Wohlfahrtiimonas chitiniclastica é um bastonete Gram-negativo, imóvel, capaz de colonizar vários hospedeiros em condições aeróbias e anaeróbias, com atividade quitinase significativa que desempenha um papel importante na metamorfose de moscas parasitas 1,2. As moscas fêmeas depositam ovos nas superfícies mucosas e feridas, criando um nidus de infecção.

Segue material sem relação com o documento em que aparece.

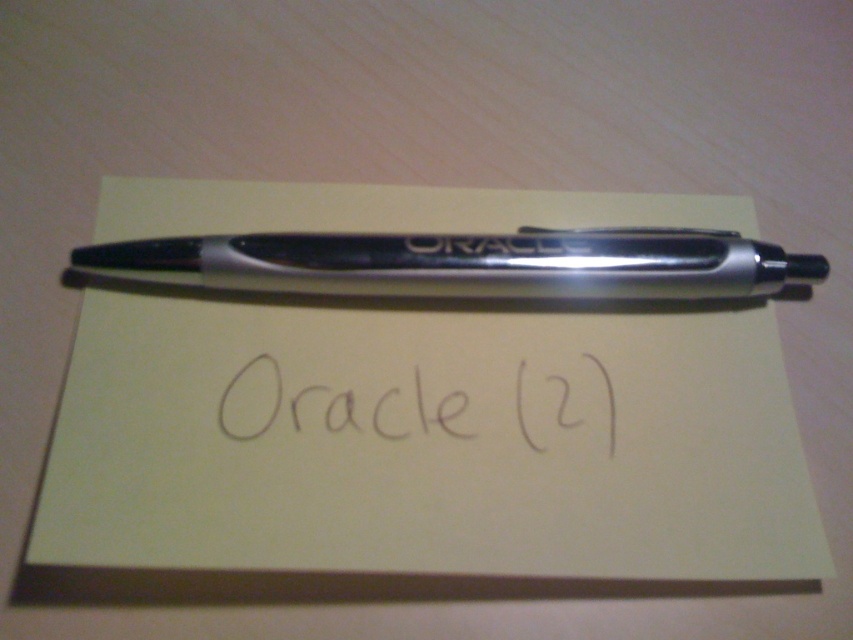 Based on the photo, you are looking at the image of a pen on a sticky note. There are two points marked in the image. Which point is closer to you, point (73, 522) or point (239, 388)?

Point (73, 522) is closer to the viewer than point (239, 388).

You are trying to write a note and see the yellow paper at center and the metallic silver pen at center. Which object should you pick up first to start writing?

You should pick up the metallic silver pen at center first because the yellow paper at center is below it, so the pen is on top and easier to access.

You are an office worker who needs to check the text on the yellow paper at center and the black ink writing at center. Which one can you read more clearly from your current position?

The yellow paper at center is closer to the viewer than the black ink writing at center, so you can read the yellow paper at center more clearly. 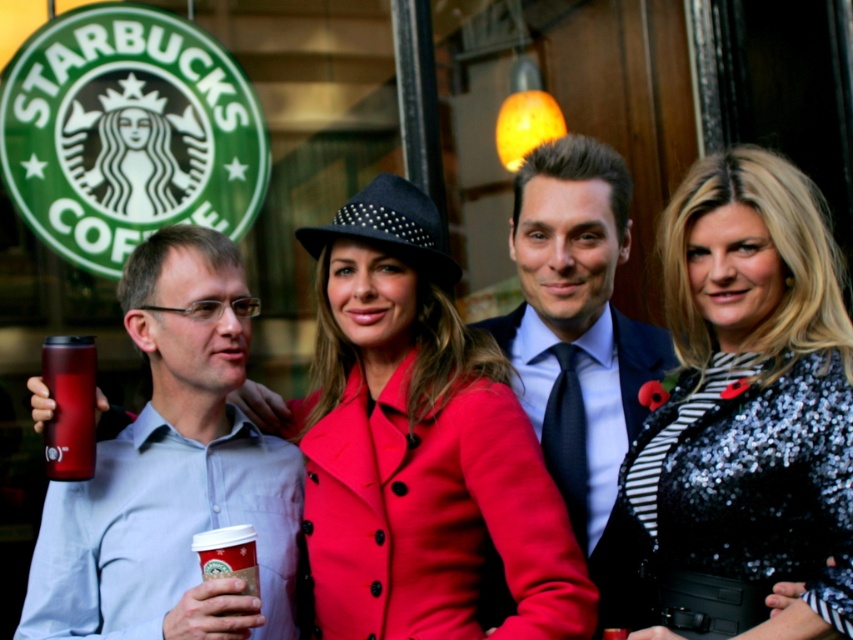 This screenshot has height=640, width=853. What do you see at coordinates (579, 346) in the screenshot?
I see `shiny blue suit at center` at bounding box center [579, 346].

Who is taller, shiny blue suit at center or cardboard cup at center?

shiny blue suit at center is taller.

What do you see at coordinates (579, 346) in the screenshot? This screenshot has width=853, height=640. I see `shiny blue suit at center` at bounding box center [579, 346].

You are a GUI agent. You are given a task and a screenshot of the screen. Output one action in this format:
    pyautogui.click(x=<x>, y=<y>)
    Task: Click on the shiny blue suit at center
    
    Given the screenshot: What is the action you would take?
    pyautogui.click(x=579, y=346)

Is point (148, 474) behind point (231, 532)?

Yes, it is behind point (231, 532).

Can you confirm if matte plastic cup at left is thinner than cardboard cup at center?

Incorrect, matte plastic cup at left's width is not less than cardboard cup at center's.

Which is in front, point (207, 444) or point (247, 531)?

Point (247, 531) is more forward.

Locate an element on the screen. The width and height of the screenshot is (853, 640). matte plastic cup at left is located at coordinates (173, 472).

Which is below, sequined black dress at center or shiny blue suit at center?

shiny blue suit at center

Is point (676, 632) closer to camera compared to point (607, 394)?

That is True.

At what (x,y) coordinates should I click in order to perform the action: click on sequined black dress at center. Please return your answer as a coordinate pair (x, y). Looking at the image, I should click on (747, 412). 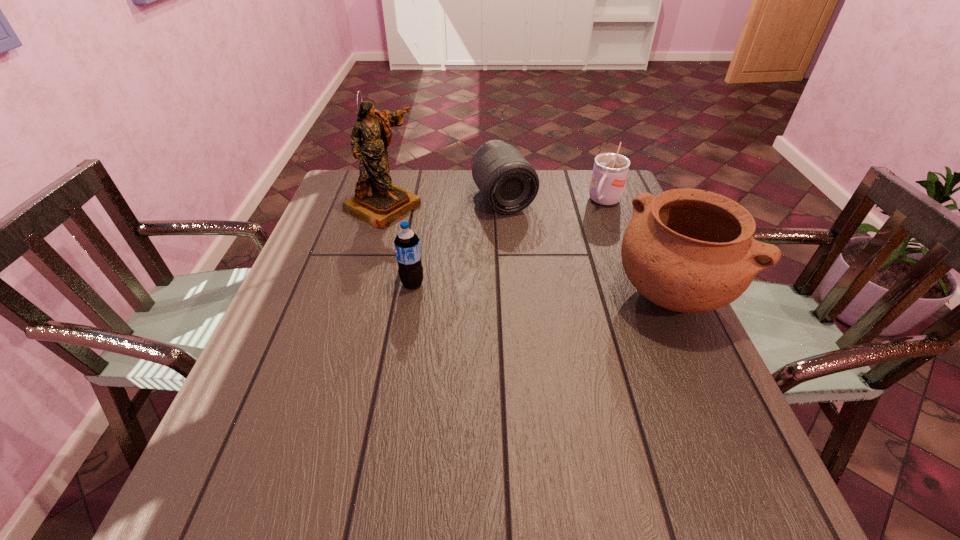 I want to click on free spot between the figurine and the fourth shortest object, so [527, 250].

Identify the location of vacant area between the figurine and the pottery. (527, 250).

The height and width of the screenshot is (540, 960). I want to click on vacant region between the cup and the soda bottle, so click(x=509, y=243).

Image resolution: width=960 pixels, height=540 pixels. Identify the location of unoccupied position between the soda bottle and the cup. (509, 243).

Locate an element on the screen. vacant area that lies between the third object from left to right and the cup is located at coordinates (554, 201).

The image size is (960, 540). Find the location of `free space that is in between the pottery and the tallest object`. free space that is in between the pottery and the tallest object is located at coordinates pyautogui.click(x=527, y=250).

Where is `free point between the soda bottle and the cup`? The image size is (960, 540). free point between the soda bottle and the cup is located at coordinates (509, 243).

Find the location of a particular element. vacant point located between the soda bottle and the pottery is located at coordinates (541, 289).

What are the coordinates of `object that is the third closest to the cup` in the screenshot? It's located at (377, 201).

Identify the location of object that is the third closest to the figurine. Image resolution: width=960 pixels, height=540 pixels. (687, 250).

As larvas se alimentam de fluidos corporais líquidos, alimentos ingeridos ou tecidos hospedeiros vivos e necróticos por um período de tempo3. Embora as infecções sejam raras, o número de relatos clínicos está aumentando, principalmente em pacientes imunocomprometidos ou expostos a condições insalubres. Essa tendência se deve em parte ao uso mais amplo de tecnologias de sequenciamento genético, o que melhorou a compreensão da epidemiologia do patógeno4. Clinicamente, W. chitiniclastica pode causar infecções localizadas em feridas, mas também pode progredir para bacteremia grave, choque séptico e até morte se não for tratada5.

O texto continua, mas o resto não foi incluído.